# [Exercise objective]
Nothing but the images should be left out when the entries are restated word for word.

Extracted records
__________

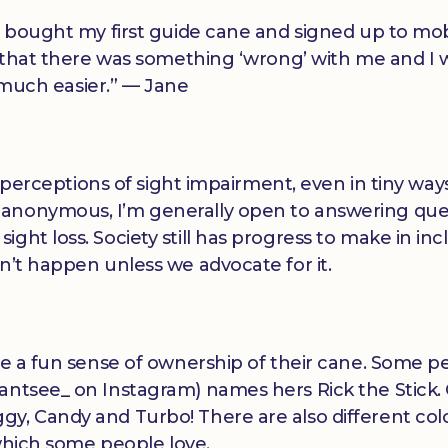
I bought my first guide cane and signed up to mobi
gn that there was something ‘wrong’ with me and I 
o much easier.” — Jane
al perceptions of sight impairment, even in tiny ways
 anonymous, I’m generally open to answering que
ght loss. Society still has progress to make in inc
n’t happen unless we advocate for it.
ave a fun sense of ownership of their cane. Some p
antsee_ on Instagram) names hers Rick the Stick.
gy, Candy and Turbo! There are also different co
 which some people love.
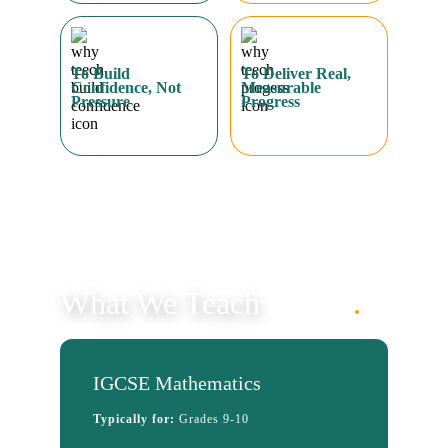
What We Teach
.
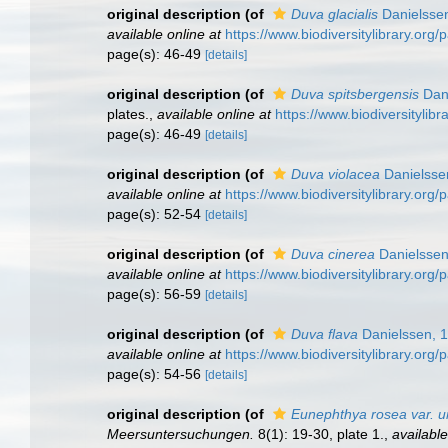
original description
(of
Duva glacialis
Danielsse
available online at
https://www.biodiversitylibrary.org
page(s): 46-49
[details]
original description
(of
Duva spitsbergensis
Dani
plates.
,
available online at
https://www.biodiversitylib
page(s): 46-49
[details]
original description
(of
Duva violacea
Danielsse
available online at
https://www.biodiversitylibrary.org
page(s): 52-54
[details]
original description
(of
Duva cinerea
Danielssen
available online at
https://www.biodiversitylibrary.org
page(s): 56-59
[details]
original description
(of
Duva flava
Danielssen, 
available online at
https://www.biodiversitylibrary.org
page(s): 54-56
[details]
original description
(of
Eunephthya rosea var. u
Meersuntersuchungen.
8(1): 19-30, plate 1.
,
available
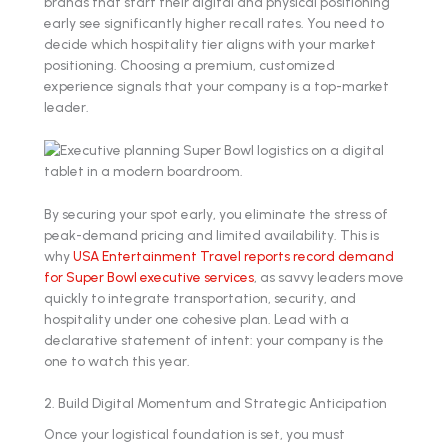
brands that start their digital and physical positioning
early see significantly higher recall rates. You need to
decide which hospitality tier aligns with your market
positioning. Choosing a premium, customized
experience signals that your company is a top-market
leader.
By securing your spot early, you eliminate the stress of
peak-demand pricing and limited availability. This is
why
USA Entertainment Travel reports record demand
for Super Bowl executive services
, as savvy leaders move
quickly to integrate transportation, security, and
hospitality under one cohesive plan. Lead with a
declarative statement of intent: your company is the
one to watch this year.
2. Build Digital Momentum and Strategic Anticipation
Once your logistical foundation is set, you must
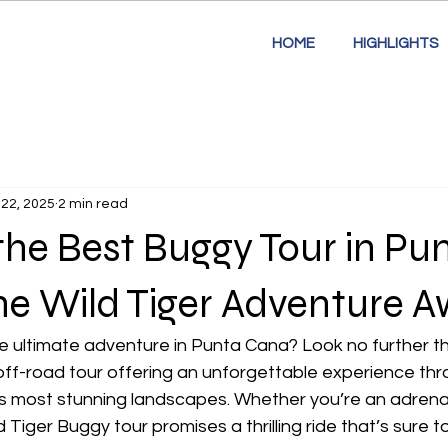
HOME
HIGHLIGHTS
 22, 2025
2 min read
the Best Buggy Tour in Pu
e Wild Tiger Adventure Aw
e ultimate adventure in Punta Cana? Look no further th
off-road tour offering an unforgettable experience thr
s most stunning landscapes. Whether you’re an adrenali
d Tiger Buggy tour promises a thrilling ride that’s sure t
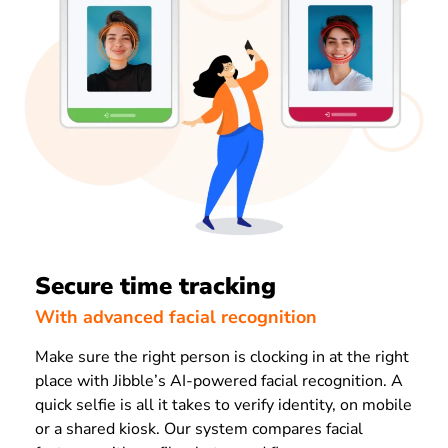
Secure time tracking
With advanced facial recognition
Make sure the right person is clocking in at the right
place with Jibble’s AI-powered facial recognition. A
quick selfie is all it takes to verify identity, on mobile
or a shared kiosk. Our system compares facial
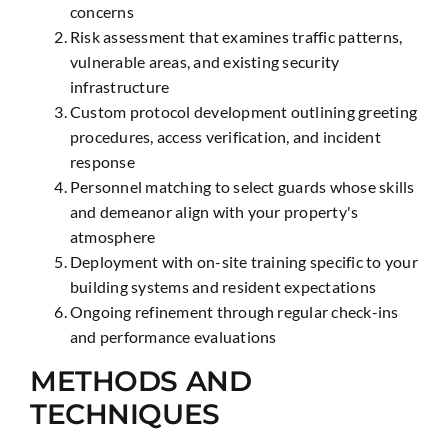
concerns
Risk assessment that examines traffic patterns,
vulnerable areas, and existing security
infrastructure
Custom protocol development outlining greeting
procedures, access verification, and incident
response
Personnel matching to select guards whose skills
and demeanor align with your property's
atmosphere
Deployment with on-site training specific to your
building systems and resident expectations
Ongoing refinement through regular check-ins
and performance evaluations
METHODS AND
TECHNIQUES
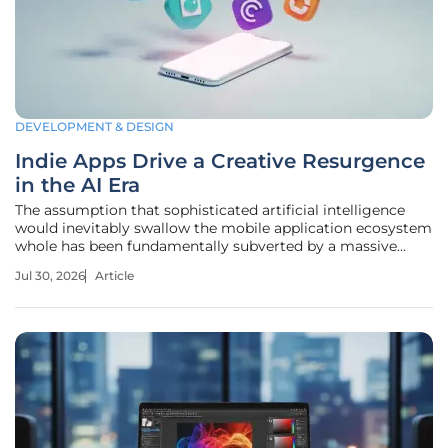
DEVELOPMENT & DESIGN
Indie Apps Drive a Creative Resurgence
in the AI Era
The assumption that sophisticated artificial intelligence
would inevitably swallow the mobile application ecosystem
whole has been fundamentally subverted by a massive
wave of independent creativity that refuses to surrender to
Jul 30, 2026
Article
the algorithm. While many observers previously predicted
that automated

__________

# [Answer for the task]
I bought my first guide cane and signed up to mobi
gn that there was something ‘wrong’ with me and I 
o much easier.” — Jane
al perceptions of sight impairment, even in tiny ways
 anonymous, I’m generally open to answering que
ght loss. Society still has progress to make in inc
n’t happen unless we advocate for it.
ave a fun sense of ownership of their cane. Some p
antsee_ on Instagram) names hers Rick the Stick.
gy, Candy and Turbo! There are also different co
 which some people love.
What We Teach
.
original description
(of
Duva glacialis
Danielsse
available online at
https://www.biodiversitylibrary.org
page(s): 46-49
[details]
original description
(of
Duva spitsbergensis
Dani
plates.
,
available online at
https://www.biodiversitylib
page(s): 46-49
[details]
original description
(of
Duva violacea
Danielsse
available online at
https://www.biodiversitylibrary.org
page(s): 52-54
[details]
original description
(of
Duva cinerea
Danielssen
available online at
https://www.biodiversitylibrary.org
page(s): 56-59
[details]
original description
(of
Duva flava
Danielssen, 
available online at
https://www.biodiversitylibrary.org
page(s): 54-56
[details]
original description
(of
Eunephthya rosea var. u
Meersuntersuchungen.
8(1): 19-30, plate 1.
,
available
brands that start their digital and physical positioning
early see significantly higher recall rates. You need to
decide which hospitality tier aligns with your market
positioning. Choosing a premium, customized
experience signals that your company is a top-market
leader.
By securing your spot early, you eliminate the stress of
peak-demand pricing and limited availability. This is
why
USA Entertainment Travel reports record demand
for Super Bowl executive services
, as savvy leaders move
quickly to integrate transportation, security, and
hospitality under one cohesive plan. Lead with a
declarative statement of intent: your company is the
one to watch this year.
2. Build Digital Momentum and Strategic Anticipation
Once your logistical foundation is set, you must
HOME
HIGHLIGHTS
 22, 2025
2 min read
the Best Buggy Tour in Pu
e Wild Tiger Adventure Aw
e ultimate adventure in Punta Cana? Look no further th
off-road tour offering an unforgettable experience thr
s most stunning landscapes. Whether you’re an adrenali
d Tiger Buggy tour promises a thrilling ride that’s sure t
Secure time tracking
With advanced facial recognition
Make sure the right person is clocking in at the right
place with Jibble’s AI-powered facial recognition. A
quick selfie is all it takes to verify identity, on mobile
or a shared kiosk. Our system compares facial
concerns
Risk assessment that examines traffic patterns,
vulnerable areas, and existing security
infrastructure
Custom protocol development outlining greeting
procedures, access verification, and incident
response
Personnel matching to select guards whose skills
and demeanor align with your property's
atmosphere
Deployment with on-site training specific to your
building systems and resident expectations
Ongoing refinement through regular check-ins
and performance evaluations
METHODS AND
TECHNIQUES
DEVELOPMENT & DESIGN
Indie Apps Drive a Creative Resurgence
in the AI Era
The assumption that sophisticated artificial intelligence
would inevitably swallow the mobile application ecosystem
whole has been fundamentally subverted by a massive
wave of independent creativity that refuses to surrender to
Jul 30, 2026
Article
the algorithm. While many observers previously predicted
that automated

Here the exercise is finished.